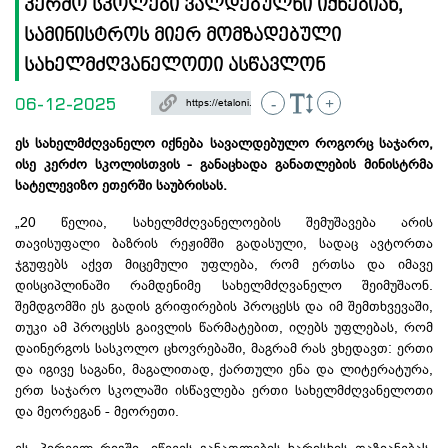
კერძო სკოლები ვალდებულნი იქნებიან,
სამინისტროს მიერ მომზადებული
სახელმძღვანელოთი ასწავლონ
06-12-2025
-
+
ეს სახელმძღვანელო იქნება სავალდებულო როგორც საჯარო,
ისე კერძო სკოლისთვის - განაცხადა განათლების მინისტრმა
სატელევიზო ეთერში საუბრისას.
„20 წელია, სახელმძღვანელოების შემუშავება არის
თავისუფალი ბაზრის რეჟიმში გადასული, სადაც ავტორთა
ჯგუფებს აქვთ მიცემული უფლება, რომ ერთსა და იმავე
დისციპლინაში რამდენიმე სახელმძღვანელო შეიმუშაონ.
შემდგომში ეს გადის გრიფირების პროცესს და იმ შემთხვევაში,
თუკი ამ პროცესს გაივლის წარმატებით, იღებს უფლებას, რომ
დაინერგოს სასკოლო ცხოვრებაში, მაგრამ რას ვხედავთ: ერთი
და იგივე საგანი, მაგალითად, ქართული ენა და ლიტერატურა,
ერთ საჯარო სკოლაში ისწავლება ერთი სახელმძღვანელოთი
და მეორეგან - მეორეთი.
ეს, პირველ რიგში, იწვევს განათლების ხარისხის დაზიანებას,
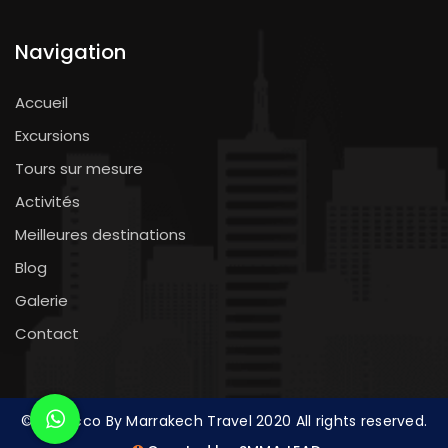
Navigation
Accueil
Excursions
Tours sur mesure
Activités
Meilleures destinations
Blog
Galerie
Contact
© Morocco By Marrakech Travel 2020 All rights reserved.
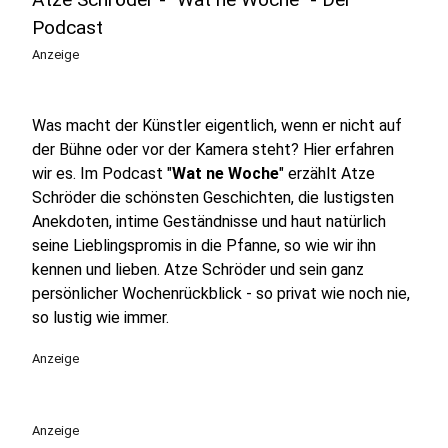
Podcast
Anzeige
Was macht der Künstler eigentlich, wenn er nicht auf
der Bühne oder vor der Kamera steht? Hier erfahren
wir es. Im Podcast "
Wat ne Woche
" erzählt Atze
Schröder die schönsten Geschichten, die lustigsten
Anekdoten, intime Geständnisse und haut natürlich
seine Lieblingspromis in die Pfanne, so wie wir ihn
kennen und lieben. Atze Schröder und sein ganz
persönlicher Wochenrückblick - so privat wie noch nie,
so lustig wie immer.
Anzeige
Anzeige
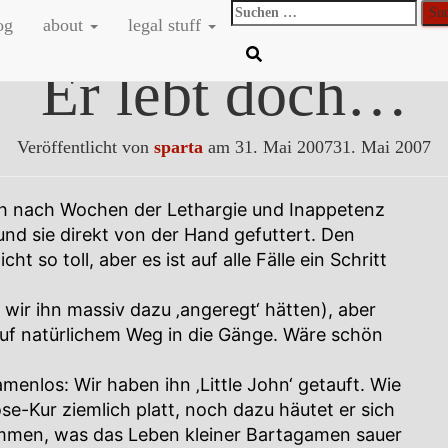
Suchen
og
about
legal stuff
nach:
Er lebt doch…
Veröffentlicht von
sparta
am
31. Mai 2007
31. Mai 2007
ch nach Wochen der Lethargie und Inappetenz
 und sie direkt von der Hand gefuttert. Den
so toll, aber es ist auf alle Fälle ein Schritt
wir ihn massiv dazu ‚angeregt‘ hätten), aber
 auf natürlichem Weg in die Gänge. Wäre schön
amenlos: Wir haben ihn ‚Little John‘ getauft. Wie
se-Kur ziemlich platt, noch dazu häutet er sich
mmen, was das Leben kleiner Bartagamen sauer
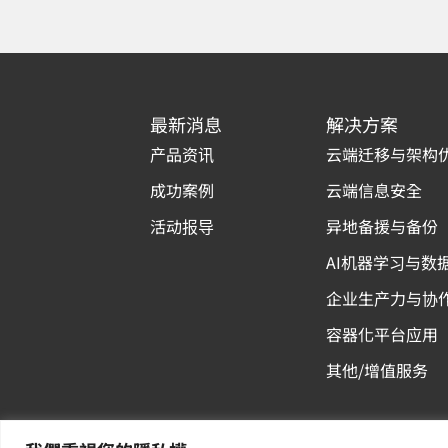
最新消息
解决方案
产品资讯
云端迁移与架构
成功案例
云端信息安全
活动报导
异地备援与备份
AI机器学习与数
企业生产力与协
容器化平台应用
其他/增值服务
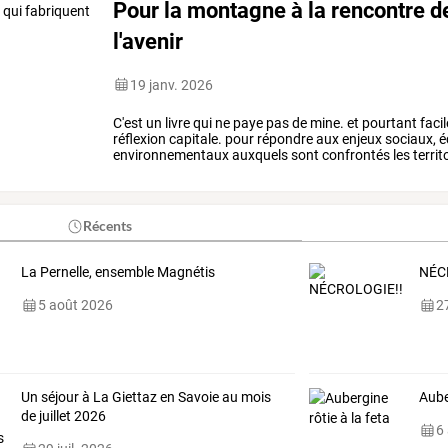
Pour la montagne à la rencontre d
l'avenir
19 janv. 2026
C'est
un
livre
qui
ne
paye
pas
de
mine.
et
pourtant
facil
réflexion
capitale.
pour
répondre
aux
enjeux
sociaux,
é
environnementaux
auxquels
sont
confrontés
les
territ
desmurs
a
i
nterviewé
12
acteurs
…
Récents
La Pernelle, ensemble Magnétis
NÉC
5 août 2026
27
Un séjour à La Giettaz en Savoie au mois
Aube
de juillet 2026
6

-------------------------

▶ **Task to complete**: Restate word for word the lines from the one containing "auf natürlichem Weg in die Gänge. Wäre schön" through the end of the material above, both included, and nothing besides; drop the pictures.

▶ **Answer to this exercise**:
 auf natürlichem Weg in die Gänge. Wäre schön
amenlos: Wir haben ihn ‚Little John‘ getauft. Wie
se-Kur ziemlich platt, noch dazu häutet er sich
mmen, was das Leben kleiner Bartagamen sauer
最新消息
解决方案
产品资讯
云端迁移与架构
成功案例
云端信息安全
活动报导
异地备援与备份
AI机器学习与数
企业生产力与协
容器化平台应用
其他/增值服务
Pour la montagne à la rencontre d
l'avenir
19 janv. 2026
C'est
un
livre
qui
ne
paye
pas
de
mine.
et
pourtant
facil
réflexion
capitale.
pour
répondre
aux
enjeux
sociaux,
é
environnementaux
auxquels
sont
confrontés
les
territ
desmurs
a
i
nterviewé
12
acteurs
…
Récents
La Pernelle, ensemble Magnétis
NÉC
5 août 2026
27
Un séjour à La Giettaz en Savoie au mois
Aube
de juillet 2026
6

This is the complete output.